■ Exercise data
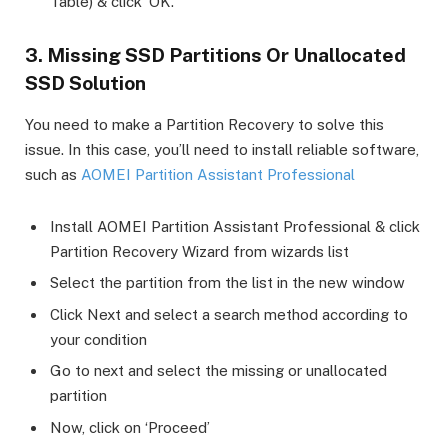
Table) & click ‘OK’.
3. Missing SSD Partitions Or Unallocated
SSD Solution
You need to make a Partition Recovery to solve this
issue. In this case, you’ll need to install reliable software,
such as
AOMEI Partition Assistant Professional
Install AOMEI Partition Assistant Professional & click
Partition Recovery Wizard from wizards list
Select the partition from the list in the new window
Click Next and select a search method according to
your condition
Go to next and select the missing or unallocated
partition
Now, click on ‘Proceed’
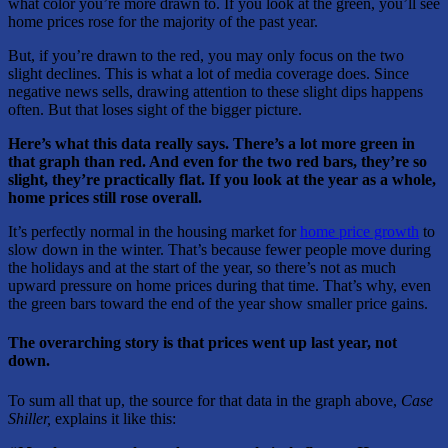
what color you’re more drawn to. If you look at the green, you’ll see
home prices rose for the majority of the past year.
But, if you’re drawn to the red, you may only focus on the two
slight declines. This is what a lot of media coverage does. Since
negative news sells, drawing attention to these slight dips happens
often. But that loses sight of the bigger picture.
Here’s what this data really says. There’s a lot more green in
that graph than red. And even for the two red bars, they’re so
slight, they’re practically flat. If you look at the year as a whole,
home prices still rose overall.
It’s perfectly normal in the housing market for
home price growth
to
slow down in the winter. That’s because fewer people move during
the holidays and at the start of the year, so there’s not as much
upward pressure on home prices during that time. That’s why, even
the green bars toward the end of the year show smaller price gains.
The overarching story is that prices went up last year, not
down.
To sum all that up, the source for that data in the graph above,
Case
Shiller,
explains it like this:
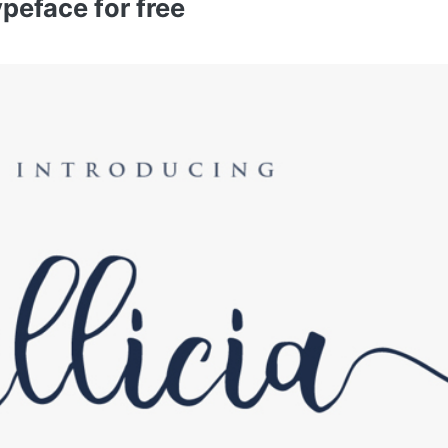
ypeface for free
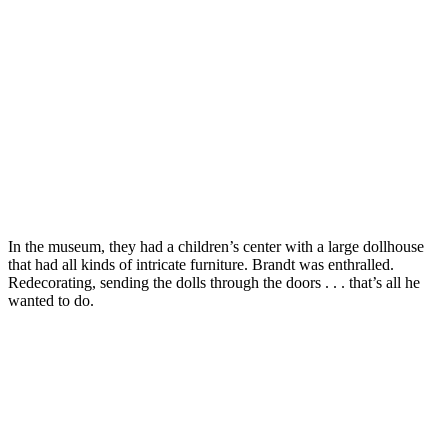
In the museum, they had a children’s center with a large dollhouse
that had all kinds of intricate furniture. Brandt was enthralled.
Redecorating, sending the dolls through the doors . . . that’s all he
wanted to do.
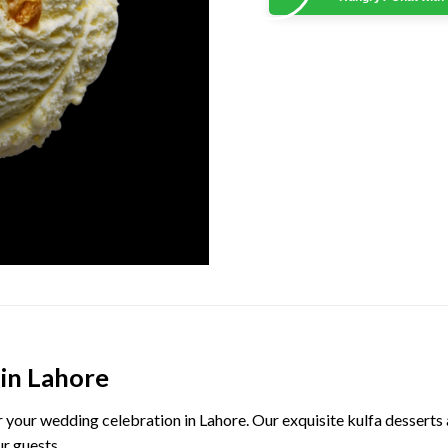
 in Lahore
or your wedding celebration in Lahore. Our exquisite kulfa desserts 
ur guests.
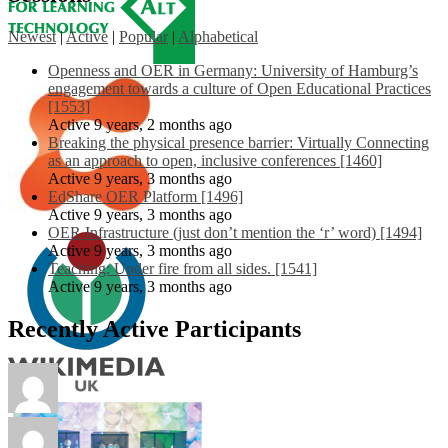
Newest
|
Active
|
Popular
|
Alphabetical
Openness and OER in Germany: University of Hamburg’s
engagement towards a culture of Open Educational Practices
[1553]
Active 9 years, 2 months ago
Breaking the physical presence barrier: Virtually Connecting
as an approach to open, inclusive conferences [1460]
Active 9 years, 3 months ago
EdShare OER Platform [1496]
Active 9 years, 3 months ago
OER Infrastructure (just don’t mention the ‘r’ word) [1494]
Active 9 years, 3 months ago
Teaching: Under fire from all sides. [1541]
Active 9 years, 3 months ago
Recently Active Participants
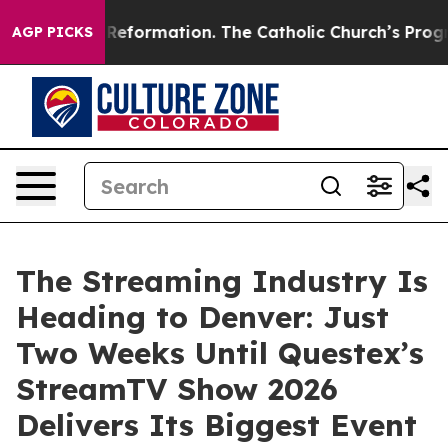
dical Reformation. The Catholic Church’s Progressive 
AGP PICKS
The Streaming Industry Is
Heading to Denver: Just
Two Weeks Until Questex’s
StreamTV Show 2026
Delivers Its Biggest Event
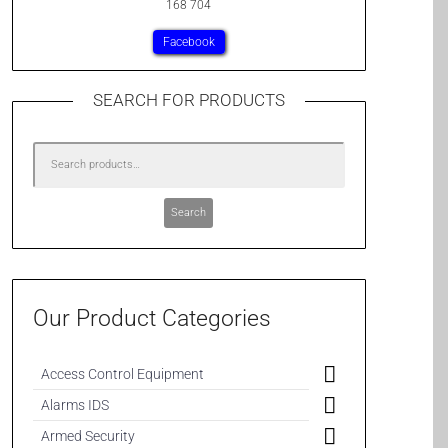
168 704
Facebook
SEARCH FOR PRODUCTS
Search
Our Product Categories
Access Control Equipment
Alarms IDS
Armed Security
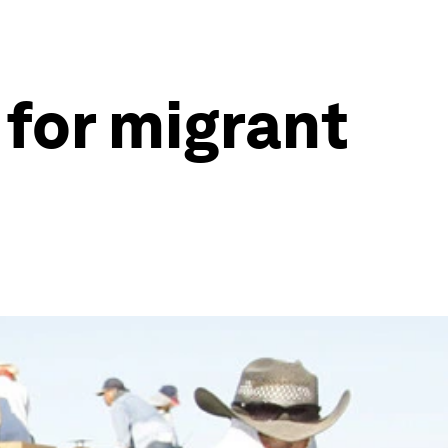
 for migrant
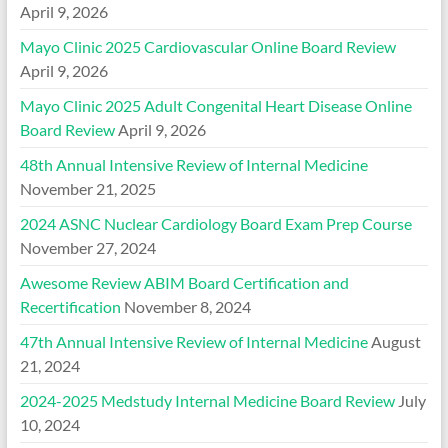
April 9, 2026
Mayo Clinic 2025 Cardiovascular Online Board Review
April 9, 2026
Mayo Clinic 2025 Adult Congenital Heart Disease Online
Board Review
April 9, 2026
48th Annual Intensive Review of Internal Medicine
November 21, 2025
2024 ASNC Nuclear Cardiology Board Exam Prep Course
November 27, 2024
Awesome Review ABIM Board Certification and
Recertification
November 8, 2024
47th Annual Intensive Review of Internal Medicine
August
21, 2024
2024-2025 Medstudy Internal Medicine Board Review
July
10, 2024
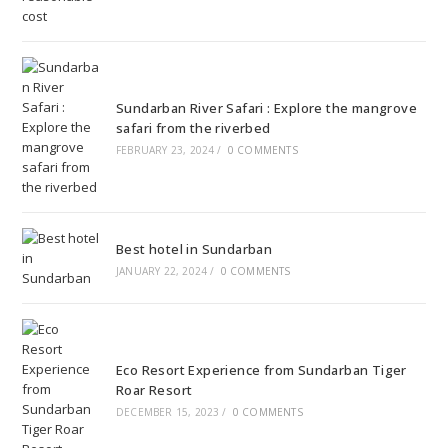
Sundarban River Safari : Explore the mangrove
safari from the riverbed
FEBRUARY 23, 2024
/
0 COMMENTS
Best hotel in Sundarban
JANUARY 22, 2024
/
0 COMMENTS
Eco Resort Experience from Sundarban Tiger
Roar Resort
DECEMBER 15, 2023
/
0 COMMENTS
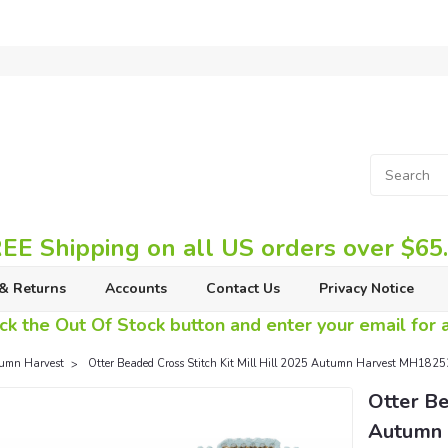
EE Shipping on all US orders over $65
& Returns
Accounts
Contact Us
Privacy Notice
ck the Out Of Stock button and enter your email for av
umn Harvest
Otter Beaded Cross Stitch Kit Mill Hill 2025 Autumn Harvest MH182
Otter Be
Autumn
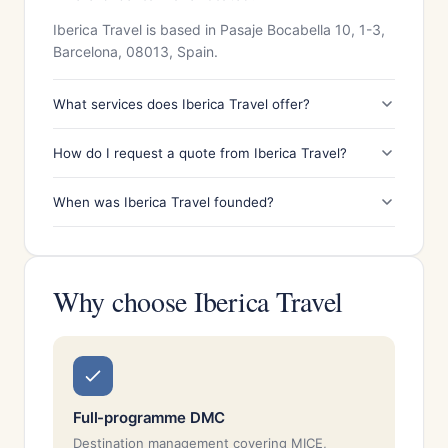
Iberica Travel is based in Pasaje Bocabella 10, 1-3,
Barcelona, 08013, Spain.
What services does Iberica Travel offer?
How do I request a quote from Iberica Travel?
When was Iberica Travel founded?
Why choose Iberica Travel
Full-programme DMC
Destination management covering MICE,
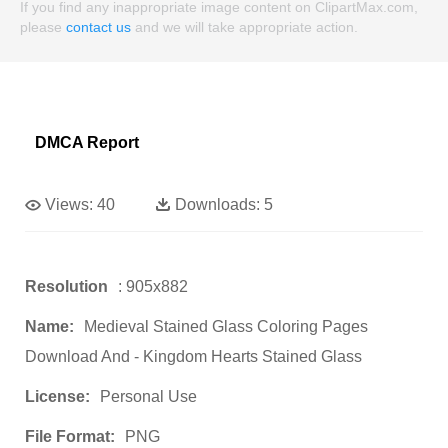
If you find any inappropriate image content on ClipartMax.com,
please
contact us
and we will take appropriate action.
DMCA Report
Views:
40
Downloads:
5
Resolution
: 905x882
Name:
Medieval Stained Glass Coloring Pages
Download And - Kingdom Hearts Stained Glass
License:
Personal Use
File Format:
PNG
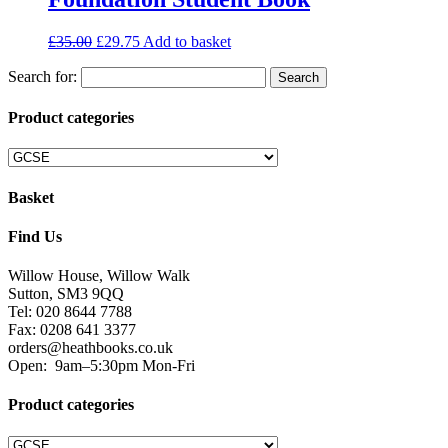
£
35.00
£
29.75
Add to basket
Search for:
Product categories
Basket
Find Us
Willow House, Willow Walk
Sutton, SM3 9QQ
Tel: 020 8644 7788
Fax: 0208 641 3377
orders@heathbooks.co.uk
Open:
9am–5:30pm Mon-Fri
Product categories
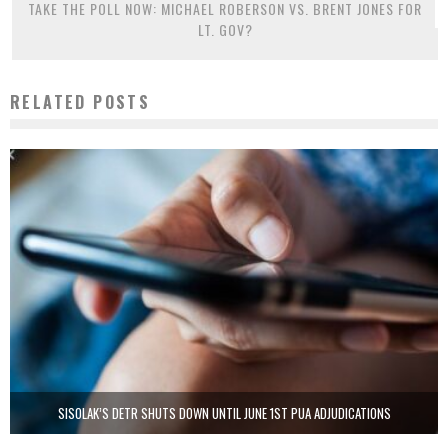
TAKE THE POLL NOW: MICHAEL ROBERSON VS. BRENT JONES FOR
LT. GOV?
RELATED POSTS
SISOLAK’S DETR SHUTS DOWN UNTIL JUNE 1ST PUA ADJUDICATIONS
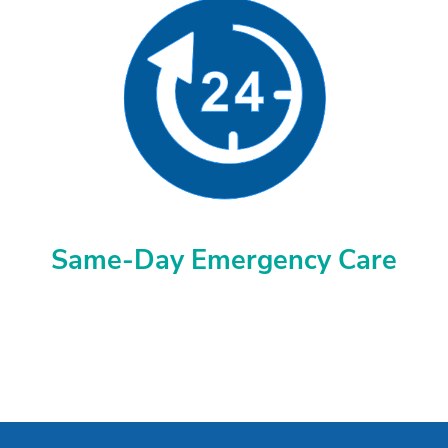
Same-Day Emergency Care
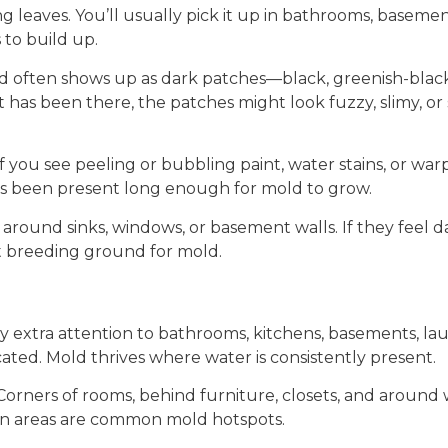
ting leaves. You’ll usually pick it up in bathrooms, baseme
to build up.
d often shows up as dark patches—black, greenish-black,
has been there, the patches might look fuzzy, slimy, or s
If you see peeling or bubbling paint, water stains, or war
s been present long enough for mold to grow.
around sinks, windows, or basement walls. If they feel d
t breeding ground for mold.
y extra attention to bathrooms, kitchens, basements, la
ted. Mold thrives where water is consistently present.
Corners of rooms, behind furniture, closets, and around
en areas are common mold hotspots.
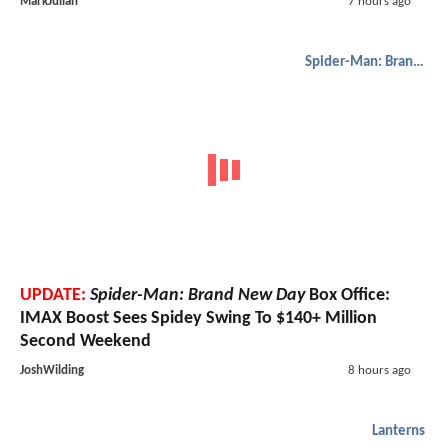
MarkJulian
7 hours ago
Spider-Man: Brand New Day
UPDATE:
Spider-Man: Brand New Day
Box Office:
IMAX Boost Sees Spidey Swing To $140+ Million
Second Weekend
JoshWilding
8 hours ago
Lanterns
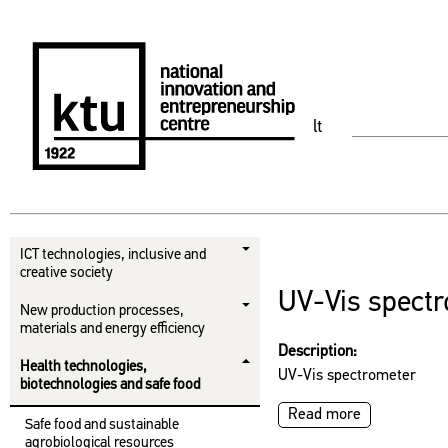
lt
ICT technologies, inclusive and
creative society
UV-Vis spect
New production processes,
materials and energy efficiency
Description:
Health technologies,
UV-Vis spectrometer
biotechnologies and safe food
Read more
Safe food and sustainable
agrobiological resources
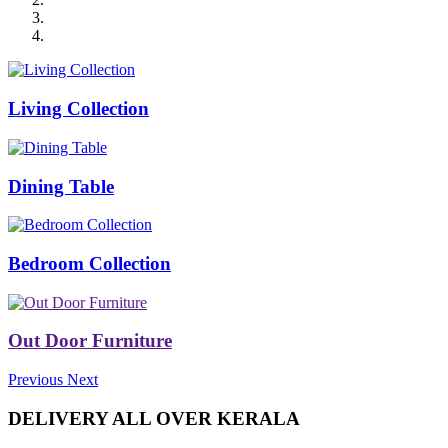
Living Collection
Dining Table
Bedroom Collection
Out Door Furniture
Previous
Next
DELIVERY ALL OVER KERALA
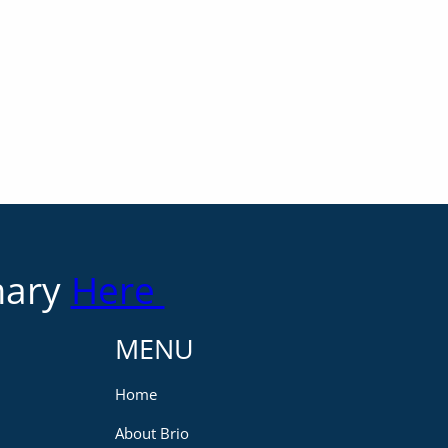
mary
Here
MENU
Home
About Brio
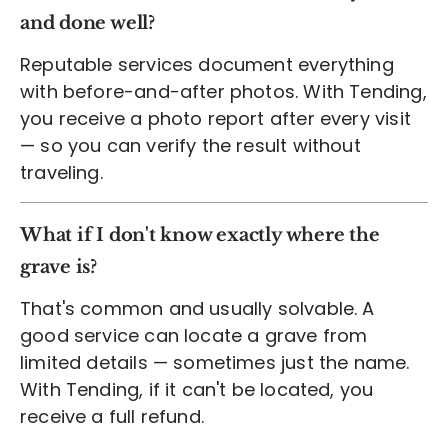
and done well?
Reputable services document everything
with before-and-after photos. With Tending,
you receive a photo report after every visit
— so you can verify the result without
traveling.
What if I don't know exactly where the
grave is?
That's common and usually solvable. A
good service can locate a grave from
limited details — sometimes just the name.
With Tending, if it can't be located, you
receive a full refund.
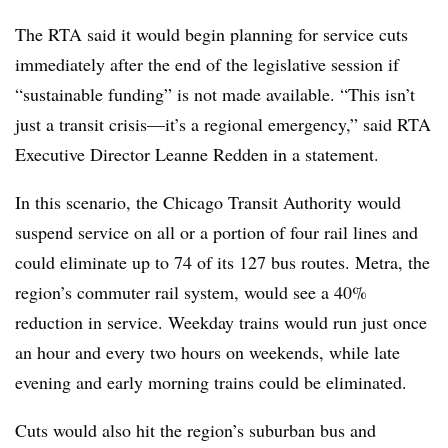
The RTA said it would begin planning for service cuts
immediately after the end of the legislative session if
“sustainable funding” is not made available. “This isn’t
just a transit crisis—it’s a regional emergency,” said RTA
Executive Director Leanne Redden in a statement.
In this scenario, the Chicago Transit Authority would
suspend service on all or a portion of four rail lines and
could eliminate up to 74 of its 127 bus routes. Metra, the
region’s commuter rail system, would see a 40%
reduction in service. Weekday trains would run just once
an hour and every two hours on weekends, while late
evening and early morning trains could be eliminated.
Cuts would also hit the region’s suburban bus and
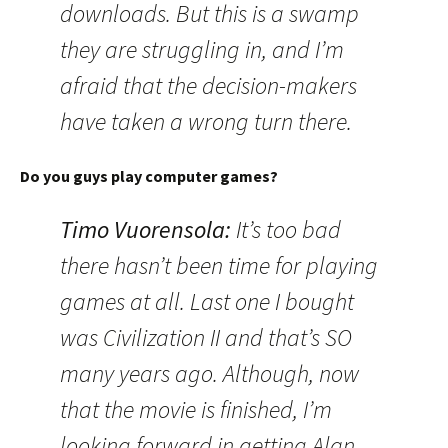
downloads. But this is a swamp
they are struggling in, and I’m
afraid that the decision-makers
have taken a wrong turn there.
Do you guys play computer games?
Timo Vuorensola
:
It’s too bad
there hasn’t been time for playing
games at all. Last one I bought
was Civilization II and that’s SO
many years ago. Although, now
that the movie is finished, I’m
looking forward in getting Alan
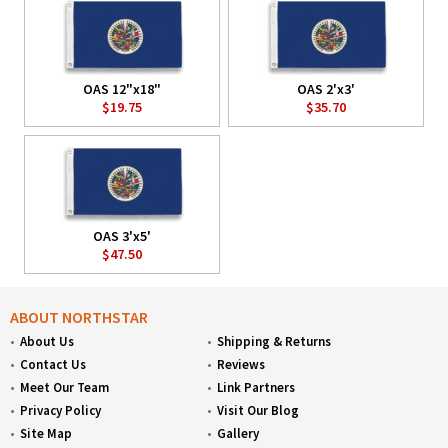
OAS 12"x18"
OAS 2'x3'
$19.75
$35.70
OAS 3'x5'
$47.50
ABOUT NORTHSTAR
About Us
Shipping & Returns
Contact Us
Reviews
Meet Our Team
Link Partners
Privacy Policy
Visit Our Blog
Site Map
Gallery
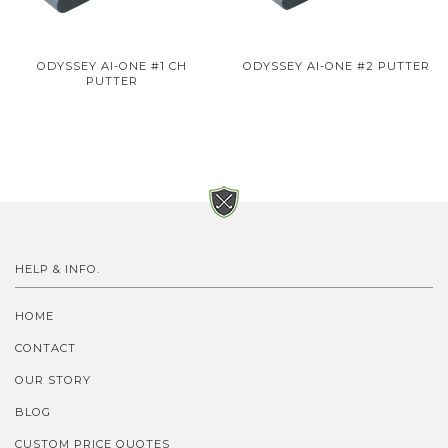
ODYSSEY AI-ONE #1 CH
ODYSSEY AI-ONE #2 PUTTER
PUTTER
HELP & INFO.
HOME
CONTACT
OUR STORY
BLOG
CUSTOM PRICE QUOTES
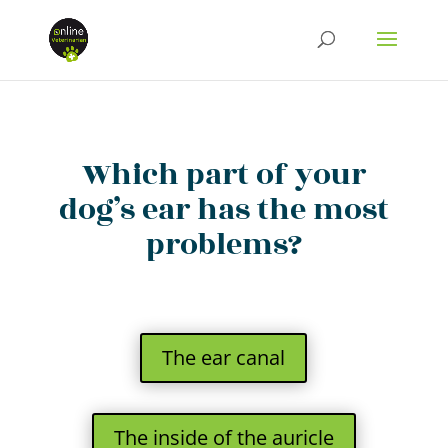
Which part of your
dog’s ear has the most
problems?
The ear canal
The inside of the auricle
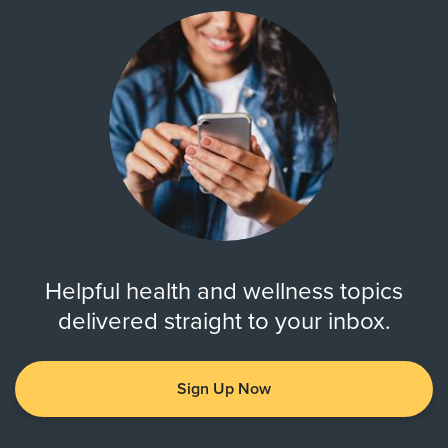
Helpful health and wellness topics
delivered straight to your inbox.
Sign Up Now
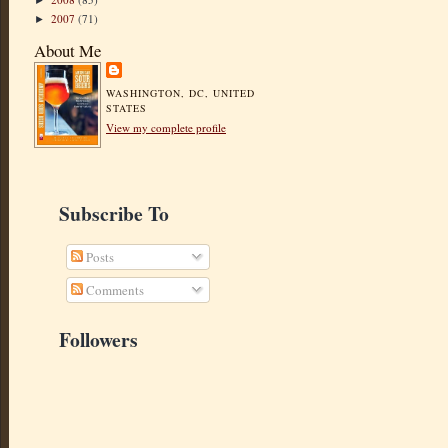
►
2007
(71)
►
About Me
WASHINGTON, DC, UNITED
STATES
View my complete profile
Subscribe To
Posts
Comments
Followers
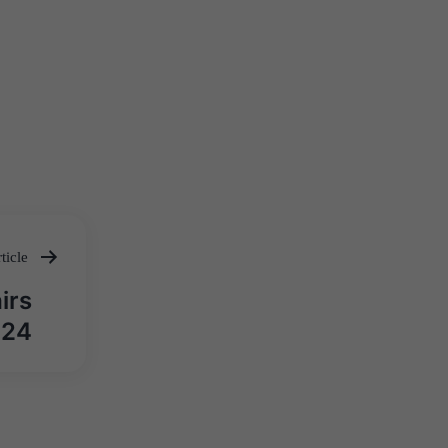
ticle
irs
024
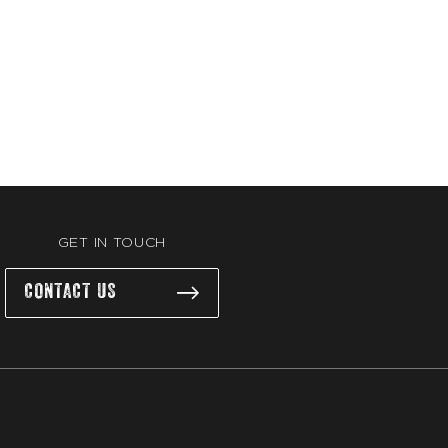
GET IN TOUCH
CONTACT US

■ Action item
Starting with the first line of the data above and ending with the line containing "your condition", please restate every line exactly, leaving images out.

■ Exercise answer
Table) & click ‘OK’.
3. Missing SSD Partitions Or Unallocated
SSD Solution
You need to make a Partition Recovery to solve this
issue. In this case, you’ll need to install reliable software,
such as
AOMEI Partition Assistant Professional
Install AOMEI Partition Assistant Professional & click
Partition Recovery Wizard from wizards list
Select the partition from the list in the new window
Click Next and select a search method according to
your condition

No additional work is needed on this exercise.